Always the sociologist, my reflection on this question during the retreat allowed me to look at it a different way. Instead of asking WHY these greater goals (such as loving God and loving others more) aren't being accomplished, I want to start asking WHAT things in my life are preventing me from those greater goals. Knowing myself, I tend to be overly ambitious - which as a result, has sometimes led me to be unnecessarily disappointed when I can't achieve my overly ambitious goals; so, over these next nine months, I want to focus on two main things that the Lord has brought out to be sin in my life.

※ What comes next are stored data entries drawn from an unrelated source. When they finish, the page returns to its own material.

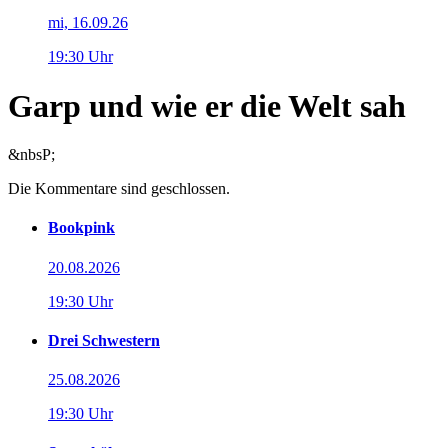
mi, 16.09.26
19:30 Uhr
Garp und wie er die Welt sah
&nbsP;
Die Kommentare sind geschlossen.
Bookpink
20.08.2026
19:30 Uhr
Drei Schwestern
25.08.2026
19:30 Uhr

First, I want to follow through with the things I want to do and/or believe is right to do. I believe God has blessed me with the ability to feel compassion and empathy for others, but for whatever reason, at times, I feel oppressed, lazy or ashamed to do so. Therefore, I don't actually act on those feelings even though I want to or believe it is right to do so. Similarly, I am someone who is better at giving out advice than living out advice; which is in other words, is pretty hypocritical. I pray that over these nine months, that I actually learn to explore and think through what it is that I really believe in and act on it, and follow through with it.

Second, I would like to be at a place where I can actually loosen the grips I have on life right now. Fear is a huge part as to why I grasp parts of life, but I pray that I can learn to slowly let go and trust God in those areas and that my life will be reflection of that in some way over the next nine months. But I do need a lot of prayer in this, because sometimes I have no idea how to go about that.

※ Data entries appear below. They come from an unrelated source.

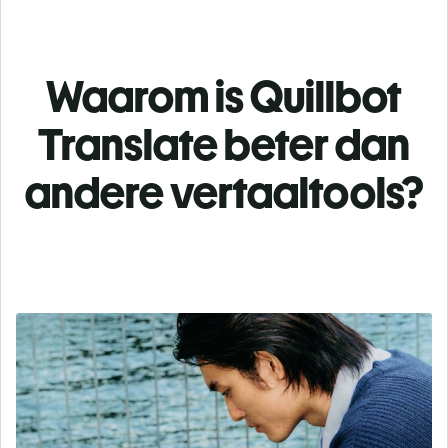
Waarom is Quillbot
Translate beter dan
andere vertaaltools?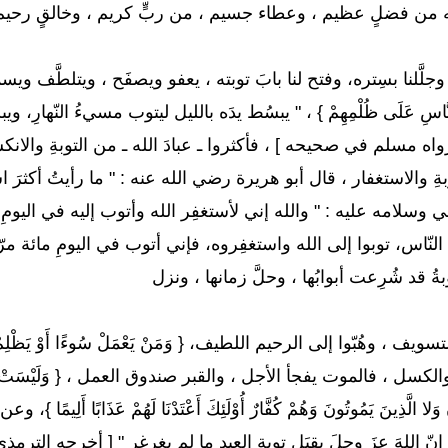
 له من فضلٍ عظيم ، وعطاء جسيم ، من ربٍّ كريم ، وخالقٍ رحيم ،
جلَّلنا بسِتره، وفتح لنا بابَ توبته ، يعفو ويصفَح ، ويتلطَّف ويسمَح ، وبت
ِرَةٍ لِلنَّاسِ عَلَى ظُلْمِهِمْ } ، " يبسُط يدَه بالليل ليتوب مسيءُ النّ
 مسلم في صحيحه ] ، فأكثروا ـ عبادَ الله ـ من التوبةِ والانكس
بةِ والاستغفار ، قال أبو هريرة رضي الله عنه : " ما رأيتُ أكثر
 وسلامه عليه : " والله إني لأستغفِر الله وأتوب إليه في اليومِ
ها النّاس، توبوا إلى الله واستغفِروه، فإني أتوب في اليومِ مائة مر
ةُ قد شُرِعت أبوابُها ، وحلَّ زمانها ، ونزل
ف ، وهُبّوا إلى الرحيم اللطيف، { وَمَنْ يَعْمَلْ سُوءًا أَوْ يَظْلِمْ نَفْسَهُ ث
، فالموت يفجأ الأجل ، والقبر صندوق العمل ، { وَلَيْسَتْ التَّوْبَةُ لِلَّذِ
آنَ وَلا الَّذِينَ يَمُوتُونَ وَهُمْ كُفَّارٌ أُوْلَئِكَ أَعْتَدْنَا لَهُمْ عَذَا
ّ اللهَ عزَ وجلَ يقبَل توبة العبدِ ما لم يغرغِر " [ أخرجه الترمذي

Normally, this is where I let my goals linger and see if they will just flourish without much of my doing (as if it's God's main job to achieve our own goals). However, I do know that there's a lot of work to do on my end, and that God will only work if I allow Him in my life to do so. During our meditation on Psalm 23 during the retreat, I was moved by the line "He restores my soul." Because somehow, in the midst of the mess that I may have brought upon myself, the Lord provides hope and restoration to those who look to Him.

September 19, 2009
 | Category: Blog

I have the feeling that I’m starting a new life. It’s not just that Gotham is new and will take up much of my time for the next nine months. I’m also just beginning a new job and a new relationship. This new life, with its new players and new routines is taking some getting used to. In many ways, I feel like I’ve been given a fresh start, and it feels exhilarating to have this opportunity. Already, I feel things shifting. Old habits are being broken. Newer, better ones are being formed. They say it takes 21 days to develop a habit. That means that within a few weeks, the practice of having daily devotional time will likely be integrated into my routine – after a painfully long hiatus. If after 21 days, it’s a habit, I can only imagine that after nine months it will be thoroughly ingrained as a part of my life.

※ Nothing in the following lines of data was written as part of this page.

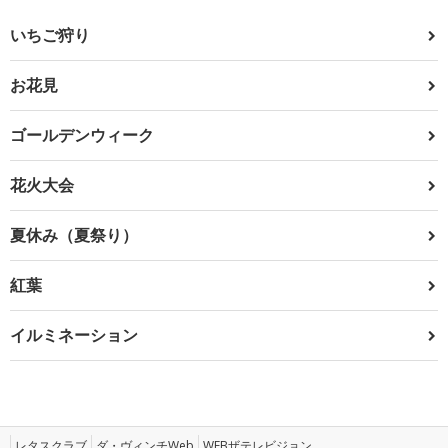
いちご狩り
お花見
ゴールデンウィーク
花火大会
夏休み（夏祭り）
紅葉
イルミネーション
レタスクラブ
ダ・ヴィンチWeb
WEBザテレビジョン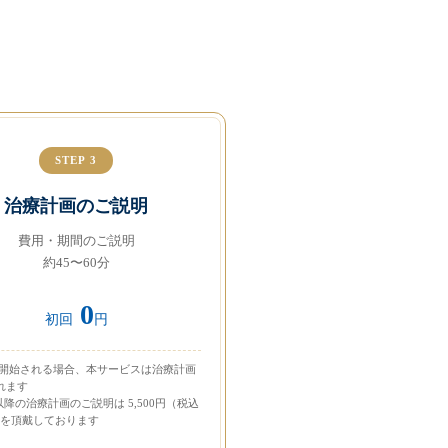
STEP 3
治療計画のご説明
費用・期間のご説明
約45〜60分
0
初回
円
を開始される場合、本サービスは治療計画
れます
以降の治療計画のご説明は 5,500円（税込
円）を頂戴しております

At the same time, I’m still who I am. Since moving to New York, I’ve noticed the ways that the city rubs off on me. I’m more cynical and jaded. I’m less hopeful. There’s a part of me that wants to be cautious about making grand projections about where I’ll be in nine months. What if this process raises more questions than answers about the course of my career and my tenure in New York City? What if I still routinely spend Friday evenings at home with my cat, still longing for the type of community I had hoped to find here? What if my shortcomings get in the way of something great that may be supposed to happen? What if I’m pinning too much on Gotham?

And yet I know that I’m supposed to believe that hope does not disappoint, because God has poured his love into my heart – and I feel that I’ve been given the grace to actually believe it. When I think about the unique experience that Gotham will be, I realize that having high expectations for what this will do to my life is the only realistic option. While many things remain uncertain, I choose to believe that God will use these months to provide healing, restoration, and growth. With all the newness of this season, I know that whatever else happens during these nine months, that He will be with me, preparing me for whatever lies ahead.